Historic school building in New York, US

The North Main Street School is located on that street (also New York State Route 45) in Spring Valley, New York, United States. It is a brick Colonial Revival building erected in the early 20th century in response to a rapidly increasing school population. Several times since then, it has been expanded. It remained in active use until the 1970s.

It is an intact example of one of the early modern schools in the region. A proposal to demolish it in the mid-1980s met with widespread public opposition, and it has since been reused as a satellite campus of Rockland Community College. In 2008 it was listed on the National Register of Historic Places.

==Building==

The school is located on a 2.5 acre lot on the west side of North Main a half-mile (1 km) north of downtown Spring Valley, at the southwest corner with Linden Avenue and opposite Ewing Avenue. The area is heavily developed, with most of the nearby properties along North Main being similarly large commercial or institutional buildings such as the Salvation Army building to the south and the large strip mall to the northeast. To the north and west, along Linden and South Orchard Street respectively, there are houses.

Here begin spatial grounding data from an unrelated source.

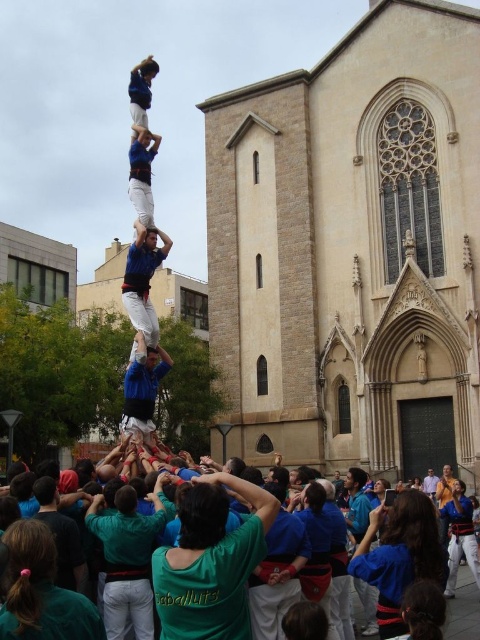 Question: Can you confirm if blue fabric shirt at center is smaller than blue fabric crowd at lower center?

Choices:
 (A) no
 (B) yes

Answer: (B)

Question: Is blue fabric man at center to the right of blue fabric crowd at lower center from the viewer's perspective?

Choices:
 (A) yes
 (B) no

Answer: (B)

Question: Which of the following is the farthest from the observer?

Choices:
 (A) (144, 412)
 (B) (286, 259)
 (C) (155, 228)
 (D) (458, 632)

Answer: (B)

Question: Among these points, which one is farthest from the camera?

Choices:
 (A) (133, 310)
 (B) (458, 595)
 (C) (124, 378)
 (D) (442, 432)

Answer: (C)

Question: Does beige stone church at center appear over blue fabric man at center?

Choices:
 (A) no
 (B) yes

Answer: (B)

Question: Which of the following is the closest to the observer?

Choices:
 (A) (477, 413)
 (B) (136, 326)
 (C) (428, 470)
 (D) (464, 609)

Answer: (D) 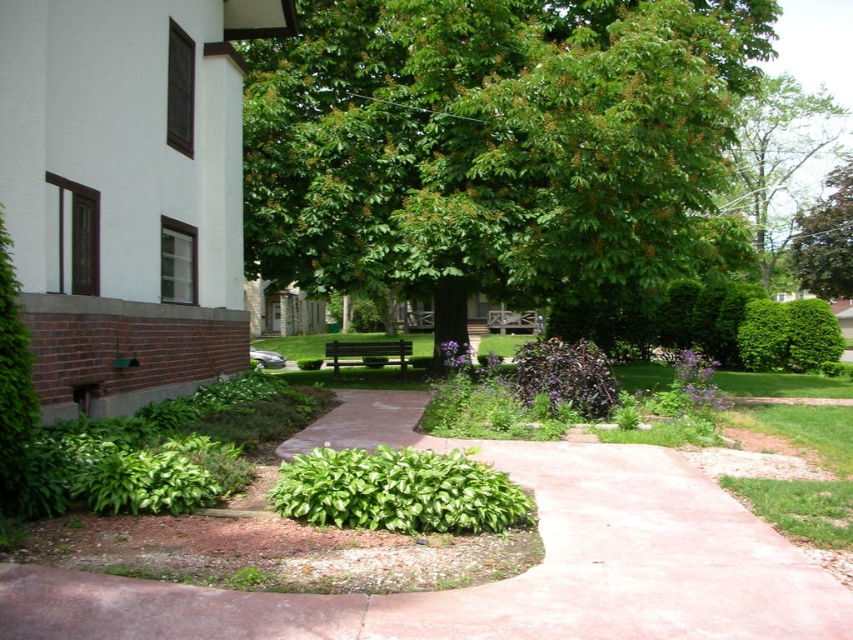 Question: Is green leafy tree at upper center wider than green leafy tree at upper right?

Choices:
 (A) yes
 (B) no

Answer: (A)

Question: Can you confirm if purple matte bush at center is positioned to the right of green leafy tree at upper right?

Choices:
 (A) no
 (B) yes

Answer: (A)

Question: Which object is farther from the camera taking this photo?

Choices:
 (A) purple matte bush at center
 (B) green leafy tree at upper center
 (C) green glossy bush at center

Answer: (B)

Question: Is green glossy bush at center above wooden park bench at center?

Choices:
 (A) no
 (B) yes

Answer: (A)

Question: Which of the following is the closest to the observer?

Choices:
 (A) purple matte bush at center
 (B) green leafy tree at upper center
 (C) green leafy tree at center

Answer: (A)

Question: Estimate the real-world distances between objects in this image. Which object is farther from the green glossy bush at center?

Choices:
 (A) wooden park bench at center
 (B) purple matte bush at center
 (C) green leafy tree at upper center

Answer: (C)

Along the east (front) side of the building is a broad lawn with mature trees and a sidewalk. Parking lots fill out the property on the south and west. Sidewalks line North Main and Linden.

===Exterior===

The building itself is a two-story square-shaped brick building with an enclosed courtyard in the middle. The main block, oriented north-south along North Main, has a side-gabled roof shingled in asphalt, pierced by engaged brick chimneys at the ends and aluminum air handlers in the middle. A central pavilion projects slightly from the facade. Similarly treated wings project to the west from its north and south ends. A single-story flat-roofed west wing forms the southwest corner of the courtyard.

The brick is generally laid in Flemish bond. Quoins five courses high accentuate the outer corners. Stacked bond and double rowlocks accentuate the window openings on the first and second stories, with the bricks between the window spans slightly recessed. The smaller exposed basement windows have brick lintels and concrete sills.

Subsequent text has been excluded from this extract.